Après tous les caracteres topographiques & astronomiques qui nous restent dans les anciens écrivains sur la position de Syéné, il ne seroit pas extrèmement difficile d’en découvrir l’emplacement dans la géographie moderne. Plusieurs pensent que la position & la dénomination de Syéné, répondent au lieu nommé présentement Assuana ou Assouan, dans la haute Egypte ; mais le peu qu’ils disent sur ce rapport, mériteroit une plus ample vérification. Si donc des voyageurs bien instruits vouloient s’en assurer, ils n’auroient pas lieu vraissemblablement de se repentir de leur entreprise, à cause de la nature du sol & de celle de l’air, qui partout ailleurs concourant à la destruction des anciens vestiges des villes, semble en favoriser la conservation dans le pays dont nous parlons. Les changemens arrivés au terrein de l’Egypte, ne regardent pas tant les monumens de pierre & de marbre, que les atterrissemens & les alluvions formés par le Nil. Des altérations de cette espece, survenues dans un intervalle de sept cens ars au voisinage de Syéné, firent qu’Aristide n’y vit pas tout-à-fait ce qu’Hérodote y avoit vû.
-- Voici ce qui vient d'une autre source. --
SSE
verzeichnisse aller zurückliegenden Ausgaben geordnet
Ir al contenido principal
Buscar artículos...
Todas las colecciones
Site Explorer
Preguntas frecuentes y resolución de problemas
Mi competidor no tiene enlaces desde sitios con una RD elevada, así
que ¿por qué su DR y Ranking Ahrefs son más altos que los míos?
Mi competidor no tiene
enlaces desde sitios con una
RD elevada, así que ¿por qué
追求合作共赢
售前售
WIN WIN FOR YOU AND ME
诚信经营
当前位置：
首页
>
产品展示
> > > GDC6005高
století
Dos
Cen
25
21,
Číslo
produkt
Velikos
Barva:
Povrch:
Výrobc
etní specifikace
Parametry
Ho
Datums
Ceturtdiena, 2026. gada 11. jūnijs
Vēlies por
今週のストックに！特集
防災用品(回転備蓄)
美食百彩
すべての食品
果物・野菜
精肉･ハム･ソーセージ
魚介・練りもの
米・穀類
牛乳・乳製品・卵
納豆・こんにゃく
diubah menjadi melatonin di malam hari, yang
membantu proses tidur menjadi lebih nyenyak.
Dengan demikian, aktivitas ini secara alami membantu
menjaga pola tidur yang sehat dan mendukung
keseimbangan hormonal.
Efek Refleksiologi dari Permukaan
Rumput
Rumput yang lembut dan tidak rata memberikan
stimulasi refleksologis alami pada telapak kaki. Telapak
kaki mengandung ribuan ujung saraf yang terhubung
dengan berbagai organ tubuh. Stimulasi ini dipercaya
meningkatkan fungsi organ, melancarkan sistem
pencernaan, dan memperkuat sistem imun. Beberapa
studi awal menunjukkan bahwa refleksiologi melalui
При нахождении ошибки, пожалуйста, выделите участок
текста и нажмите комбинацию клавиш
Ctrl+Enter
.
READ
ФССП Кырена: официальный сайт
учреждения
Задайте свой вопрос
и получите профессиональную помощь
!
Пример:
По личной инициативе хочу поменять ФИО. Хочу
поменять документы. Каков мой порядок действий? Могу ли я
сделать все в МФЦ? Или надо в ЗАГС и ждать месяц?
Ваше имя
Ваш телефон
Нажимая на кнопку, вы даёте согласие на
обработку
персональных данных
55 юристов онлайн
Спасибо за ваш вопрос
La différence des tems devoit donc empêcher l’orateur de Smyrne de critiquer comme il a fait, le pere de l’histoire, & elle devroit à plus forte raison rendre plus circonspects les voyageurs modernes, qui s’en iroient à la découverte de l’ancienne ville de Syéné.

Ce ne seroient pas les géographes seuls qui profiteroient d’un tel voyage de Syéné ; les physiciens y découvriroient un nouveau climat, dont les singularités ne sauroient manquer d’enrichir l’histoire naturelle ; ceux qui ont le goût des antiquités retrouveroient dans les ruines d’une ville, autrefois florissante, ces restes d’architecture égyptienne, ces obélisques, ces ornemens en tout genre qui étoient encore plus communs dans la haute que dans la basse Egypte ; les savans particulierement, curieux de suivre les traces des Arts & des Sciences dans tous les pays & dans tous les siecles, pourroient dans un endroit qui fut une des principales stations d’Eratosthène, vérifier l’exactitude de ses recherches, & en apprécier le mérite. Enfin, les mathématiciens y feroient des observations au tropique, pour déterminer de plus en plus la figure de la terre ; observations qui paroissent manquer à celles de l’équateur & du cercle polaire, qu’on a faites il y a trente ans avec beaucoup de gloire.

Maurus Terentianus qui florissoit sous les derniers Antonins, avoit été gouverneur de Syéné ; il est auteur d’un petit ouvrage curieux en vers latins, dans lequel il traite de la prononciation des lettres, de la mesure, & de la quantité des vers. (Le chevalier de Jaucourt.)